Parallel Q Network (PQN)
PQN is a parallelized version of the Deep Q-learning algorithm. It is designed to be more efficient than DQN by using multiple agents to interact with the environment in parallel. PQN can be thought of as DQN (1) without replay buffer and target networks, and (2) with layer normalizations and parallel environments.
QDagger
QDagger is an extension of the DQN algorithm that uses previously computed results, like teacher policy and teacher replay buffer, to help train student policy. This method eliminates the need for learning from scratch, improving sample efficiency and reducing computational effort in training new policy.

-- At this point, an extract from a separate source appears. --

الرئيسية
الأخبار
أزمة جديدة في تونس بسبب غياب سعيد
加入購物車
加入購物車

Quantile Regression DQN (QR-DQN)
Quantile Regression DQN (QR-DQN) builds on Deep Q-Network (DQN) and make use of quantile regression to explicitly model the distribution over returns, instead of predicting the mean return (DQN).
Random Network Distillation (RND)
RND is an exploration bonus for RL methods that's easy to implement and enables significant progress in some hard exploration Atari games such as Montezuma's Revenge. We use Proximal Policy Gradient as our RL method.

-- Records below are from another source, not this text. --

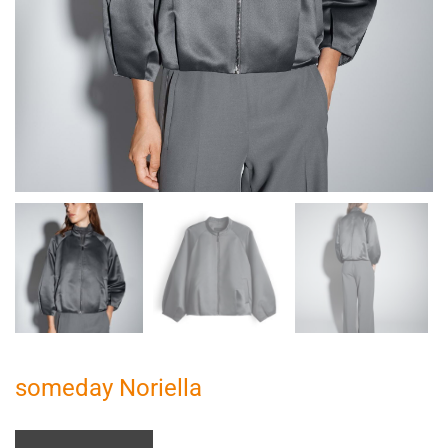
someday Noriella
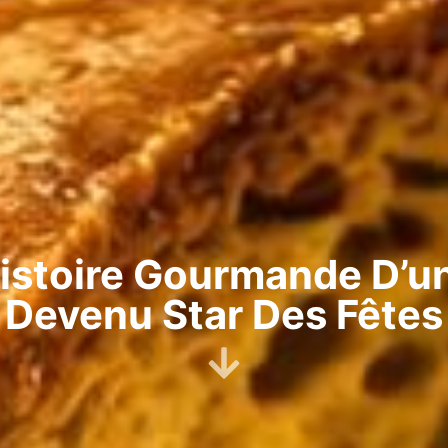
histoire Gourmande D’un
Devenu Star Des Fêtes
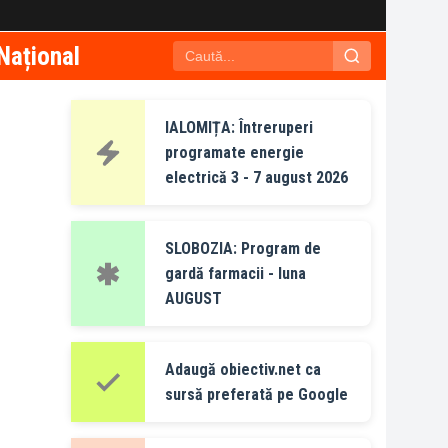
Național
IALOMIȚA: Întreruperi
programate energie
electrică 3 - 7 august 2026
SLOBOZIA: Program de
gardă farmacii - luna
AUGUST
Adaugă obiectiv.net ca
sursă preferată pe Google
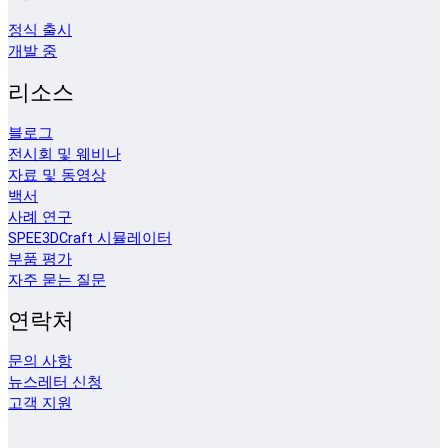
정식 출시
개발 중
리소스
블로그
전시회 및 웨비나
자료 및 동영상
백서
사례 연구
SPEE3DCraft 시뮬레이터
부품 평가
자주 묻는 질문
연락처
문의 사항
뉴스레터 신청
고객 지원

Robust Policy Optimization (RPO)
RPO leverages a method of perturbing the distribution representing actions. The goal is to encourage high-entropy actions and provide a better representation of the action space. The method consists of a simple modification on top of the objective of the PPO algorithm. In the RPO algorithm, the mean of the action distribution is perturbed using a random number drawn from a Uniform distribution.
Switchable Atrous Convolution (SAC)
- https://arxiv.org/abs/2006.02334v2
- https://paperswithcode.com/method/sac
- https://docs.cleanrl.dev/rl-algorithms/sac/
Switchable Atrous Convolution (SAC) softly switches the convolutional computation between different atrous rates and gathers the results using switch functions. The switch functions are spatially dependent, i.e., each location of the feature map might have different switches to control the outputs of SAC.
Twin Delayed Deep Deterministic (TD3)
- https://arxiv.org/abs/1802.09477v3
- https://paperswithcode.com/method/td3
- https://docs.cleanrl.dev/rl-algorithms/td3/
TD3 builds on the DDPG algorithm for reinforcement learning, with a couple of modifications aimed at tackling overestimation bias with the value function. In particular, it utilises clipped double Q-learning, delayed update of target and policy networks, and target policy smoothing.
Trust Region Policy Optimization (TRPO):
Trust Region Policy Optimization, or TRPO, is a policy gradient method in reinforcement learning that avoids parameter updates that change the policy too much with a KL divergence constraint on the size of the policy update at each iteration.